Therefore, now that the Budget has highlighted the fact that stamp duty rates are set to change, many prospective buyers are likely to try and complete their purchases ahead of this, while those who had been undecided on whether to make a purchase or investment might be more likely to push ahead now.
While those who do get ahead of the upcoming changes could save money on their tax bill, securing a deal on a property ahead of a house price surge can also be extremely beneficial and lead to greater savings.

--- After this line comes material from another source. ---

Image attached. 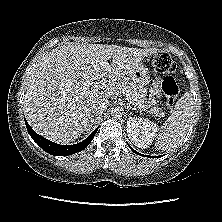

Commenting on the latest report released by the Royal Institute for Chartered Surveyors (Rics), which revealed a boost in housing market activity in October, Tina Paillet, president of Rics, said: “The pending expiration in the higher stamp duty threshold in spring 2025 may cause homeowners and first-time buyers to rush to take advantage of the current rate, but this will likely be followed by a weaker trend after the deadline has passed.”
Rightmove’s Tim Bannister echoed the prediction last month, saying: “The rumours that ‘nil rate’ and first-time buyer stamp duty thresholds will indeed be reverting to previous levels as of March 2025, rather than be held at their current rates, will no doubt be seen as an unwelcome additional cost by many buyers looking to make their move in 2025 – and potentially to those currently in the process.
“With the threshold for the nil rate, the rate at which no stamp duty is charged for home-movers, due to fall from £250,000 to £125,000, anyone purchasing a property over this amount could face paying up to £2,500 more in stamp duty land tax.”